Title: 

APD 210093

Significant Decision

Date: 

April 5, 2021

Issues: 

Disabilty/Existence-Duration

Table of Contents

APD 210093

This appeal arises pursuant to the Texas Workers’ Compensation Act, TEX. LAB. CODE ANN. § 401.001 et seq. (1989 Act). A contested case hearing was held on December 8, 2020, in (city), Texas, with (administrative law judge) presiding as the administrative law judge (ALJ). The ALJ resolved the disputed issue by deciding that the respondent (claimant) had disability as a result of the compensable injury of (date of injury), from September 5, 2019, through February 7, 2020.

The appellant (carrier) appealed the ALJ’s disability determination.
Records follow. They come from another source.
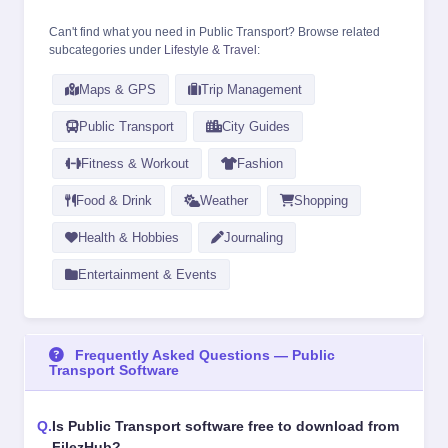
Can't find what you need in Public Transport? Browse related
subcategories under
Lifestyle & Travel
:
Maps & GPS
Trip Management
Public Transport
City Guides
Fitness & Workout
Fashion
Food & Drink
Weather
Shopping
Health & Hobbies
Journaling
Entertainment & Events
Frequently Asked Questions — Public
Transport Software
Is Public Transport software free to download from
FilezHub?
The appeal file does not contain a response from the claimant to the carrier’s appeal.

DECISION

Reversed and remanded for reconstruction of the record.

The ALJ’s decision and order states that the following exhibits were admitted into evidence: ALJ’s Exhibit 1; claimant’s Exhibits 1 through 6, and carrier’s Exhibits A through H. The carrier’s exhibit list states that Exhibit G contains 1 page; however, the case file sent for review does not contain a carrier Exhibit G. Because the record is incomplete, it must be remanded for the addition or reconstruction of the missing exhibit. See Appeals Panel Decision (APD) 030543, decided April 18, 2003. Additionally, we note that Stipulation 1.A. and Conclusion of Law No. 2 state that venue is proper is the (city) Office, instead of the (city) Field Office.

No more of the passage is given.